__WORK INSTRUCTIONS__
Copy out each entry precisely; no image belongs in the result.

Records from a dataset
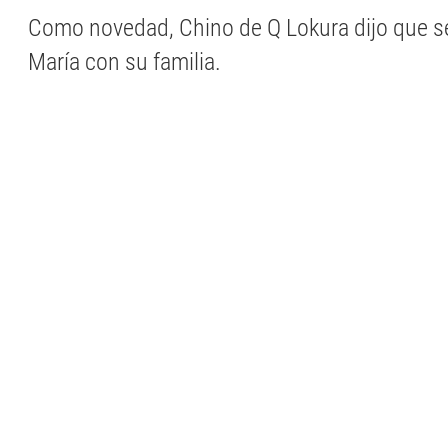
Como novedad, Chino de Q Lokura dijo que se
María con su familia.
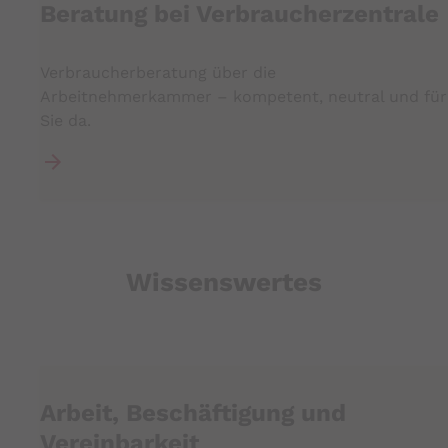
Beratung bei Verbraucherzentrale
Verbraucherberatung über die
Arbeitnehmerkammer – kompetent, neutral und für
Sie da.
Wissenswertes
Arbeit, Beschäftigung und
Vereinbarkeit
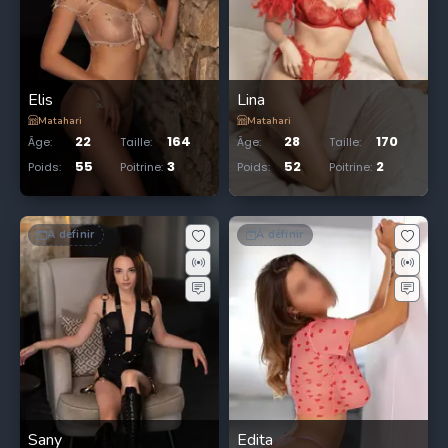
Elis
Lina
Matahari
Matahari
22
164
28
170
Âge
:
Taille
:
Âge
:
Taille
:
55
3
52
2
Poids
:
Poitrine
:
Poids
:
Poitrine
:
À définir
À définir
Sany
Edita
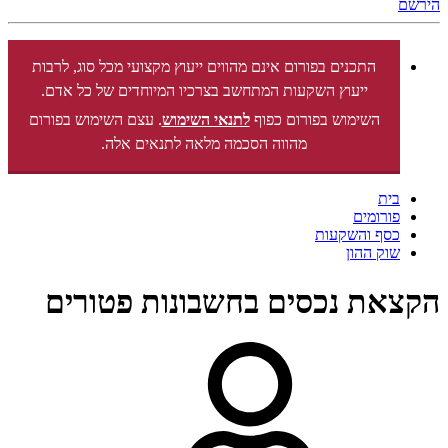
הירשם
התכנים בפורום אינם מהווים ייעוץ מקצועי מכל סוג, לרבות
ייעוץ השקעות המתחשב בצרכיו המיוחדים של כל אדם.
השימוש בפורום כפוף
לתנאי השימוש
. עצם השימוש בפורום
מהווה הסכמה מלאה לתנאים אלה.
בית
פורומים
כסף והשקעות
שוק ההון
הקצאת נכסים בחשבונות פטורים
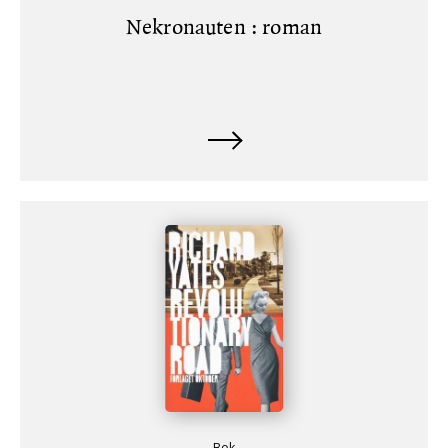
Nekronauten : roman
Bok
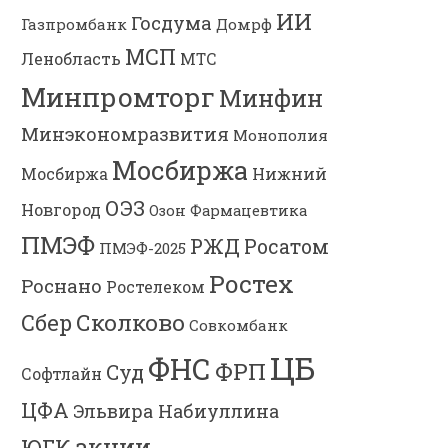
ИИ
Госдума
Газпромбанк
Домрф
МСП
Ленобласть
МТС
Минпромторг
Минфин
Минэкономразвития
Монополия
Мосбиржа
Мосбиржа
Нижний
ОЭЗ
Новгород
Озон Фармацевтика
ПМЭФ
РЖД
Росатом
ПМЭФ-2025
Ростех
Роснано
Ростелеком
Сколково
Сбер
Совкомбанк
ЦБ
ФНС
ФРП
Суд
Софтлайн
ЦФА
Эльвира Набиуллина
акции
ЮГК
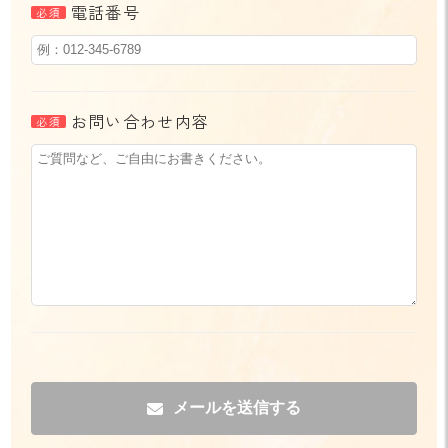
電話番号
お問い合わせ内容
メールを送信する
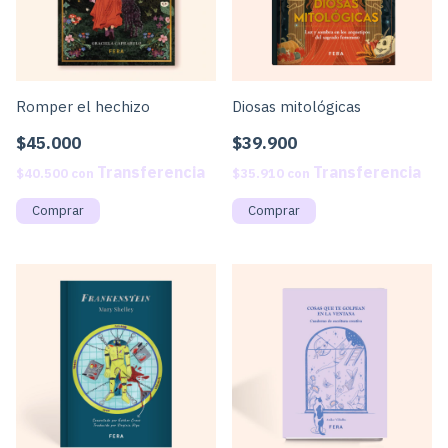
Romper el hechizo
Diosas mitológicas
$45.000
$39.900
$40.500
con
$35.910
con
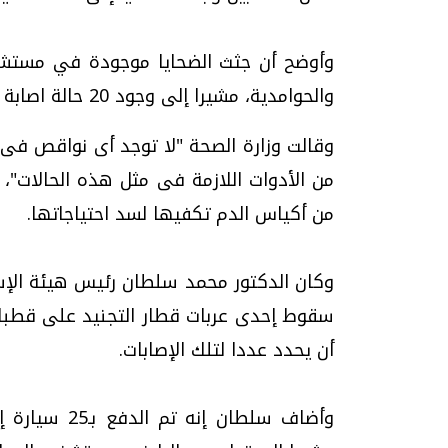
وأوضح أن جثث الضحايا موجودة في مستشفي
والحوامدية، مشيرا إلى وجود 20 حالة اصابة متواجدة فى مستشفى معهد ناصر.
وقالت وزارة الصحة "لا توجد أى نواقص فى
من الأدوات اللازمة فى مثل هذه الحالات"
من أكياس الدم تكفيها لسد احتياجاتها.
وكان الدكتور محمد سلطان رئيس هيئة الإسع
سقوط إحدى عربات قطار التجنيد على قطبان
أن يحدد عددا لتلك الإصابات.
وأضاف سلطان 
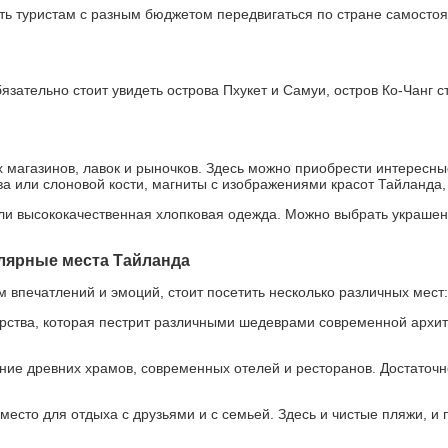
ь туристам с разным бюджетом передвигаться по стране самостоят
язательно стоит увидеть острова Пхукет и Самуи, остров Ко-Чанг
 магазинов, лавок и рыночков. Здесь можно приобрести интересны
ва или слоновой кости, магниты с изображениями красот Тайланда
и высококачественная хлопковая одежда. Можно выбрать украшени
лярные места Тайланда
 впечатлений и эмоций, стоит посетить несколько различных мест:
рства, которая пестрит различными шедеврами современной архит
ние древних храмов, современных отелей и ресторанов. Достаточ
место для отдыха с друзьями и с семьей. Здесь и чистые пляжи, и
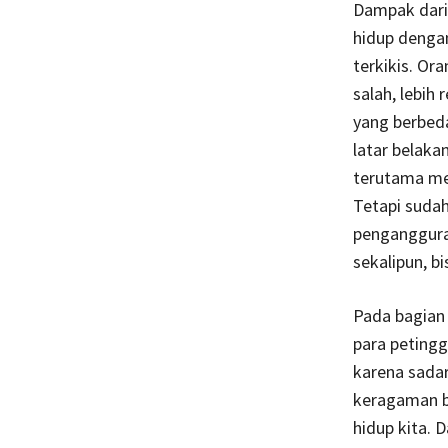
Dampak dari
hidup dengan
terkikis. O
salah, lebih
yang berbed
latar belaka
terutama med
Tetapi sudah 
penganggura
sekalipun, bi
Pada bagian 
para petingg
karena sadar
keragaman b
hidup kita. 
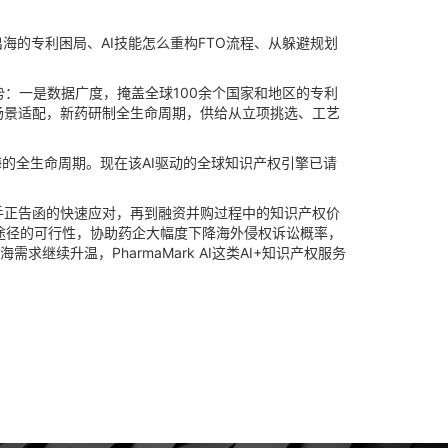
海的专利困局、AI技能怎么重构FTO流程、从躲避规划
势：一是数据广度，掩盖全球100余个国家和地区的专利
场景适配，新药研制全生命周期，供给从立项挑选、工艺
海的全生命周期。现在该AI驱动的全球知识产权引擎已请
正告函的快速应对，再到融资并购过程中的知识产权价
研制途径的可行性，协助药企大幅度下降海外侵权诉讼概率，
续升温，PharmaMark AI这类AI+知识产权服务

__RESPONSE TO THIS TASK__
Como novedad, Chino de Q Lokura dijo que se
María con su familia.
Beratung bei Verbraucherzentrale
Verbraucherberatung über die
Arbeitnehmerkammer – kompetent, neutral und für
Sie da.
Wissenswertes
Arbeit, Beschäftigung und
Vereinbarkeit
Elis
Lina
Matahari
Matahari
22
164
28
170
Âge
:
Taille
:
Âge
:
Taille
:
55
3
52
2
Poids
:
Poitrine
:
Poids
:
Poitrine
:
À définir
À définir
Sany
Edita
הירשם
התכנים בפורום אינם מהווים ייעוץ מקצועי מכל סוג, לרבות
ייעוץ השקעות המתחשב בצרכיו המיוחדים של כל אדם.
השימוש בפורום כפוף
לתנאי השימוש
. עצם השימוש בפורום
מהווה הסכמה מלאה לתנאים אלה.
בית
פורומים
כסף והשקעות
שוק ההון
הקצאת נכסים בחשבונות פטורים
Nekronauten : roman
Bok
ИИ
Госдума
Газпромбанк
Домрф
МСП
Ленобласть
МТС
Минпромторг
Минфин
Минэкономразвития
Монополия
Мосбиржа
Мосбиржа
Нижний
ОЭЗ
Новгород
Озон Фармацевтика
ПМЭФ
РЖД
Росатом
ПМЭФ-2025
Ростех
Роснано
Ростелеком
Сколково
Сбер
Совкомбанк
ЦБ
ФНС
ФРП
Суд
Софтлайн
ЦФА
Эльвира Набиуллина
акции
ЮГК
電話番号
お問い合わせ内容
メールを送信する
Romper el hechizo
Diosas mitológicas
$45.000
$39.900
$40.500
con
$35.910
con
وأوضح أن جثث الضحايا موجودة في مستشفي
والحوامدية، مشيرا إلى وجود 20 حالة اصابة متواجدة فى مستشفى معهد ناصر.
وقالت وزارة الصحة "لا توجد أى نواقص فى
من الأدوات اللازمة فى مثل هذه الحالات"
من أكياس الدم تكفيها لسد احتياجاتها.
وكان الدكتور محمد سلطان رئيس هيئة الإسع
سقوط إحدى عربات قطار التجنيد على قطبان
أن يحدد عددا لتلك الإصابات.
وأضاف سلطان 
ь туристам с разным бюджетом передвигаться по стране самостоят
язательно стоит увидеть острова Пхукет и Самуи, остров Ко-Чанг
 магазинов, лавок и рыночков. Здесь можно приобрести интересны
ва или слоновой кости, магниты с изображениями красот Тайланда
и высококачественная хлопковая одежда. Можно выбрать украшени
лярные места Тайланда
 впечатлений и эмоций, стоит посетить несколько различных мест:
рства, которая пестрит различными шедеврами современной архит
ние древних храмов, современных отелей и ресторанов. Достаточ
место для отдыха с друзьями и с семьей. Здесь и чистые пляжи, и
Dampak dari
hidup dengan
terkikis. O
salah, lebih
yang berbed
latar belaka
terutama med
Tetapi sudah 
penganggura
sekalipun, bi
Pada bagian 
para petingg
karena sadar
keragaman b
hidup kita. 
海的专利困局、AI技能怎么重构FTO流程、从躲避规划
势：一是数据广度，掩盖全球100余个国家和地区的专利
场景适配，新药研制全生命周期，供给从立项挑选、工艺
海的全生命周期。现在该AI驱动的全球知识产权引擎已请
正告函的快速应对，再到融资并购过程中的知识产权价
研制途径的可行性，协助药企大幅度下降海外侵权诉讼概率，
续升温，PharmaMark AI这类AI+知识产权服务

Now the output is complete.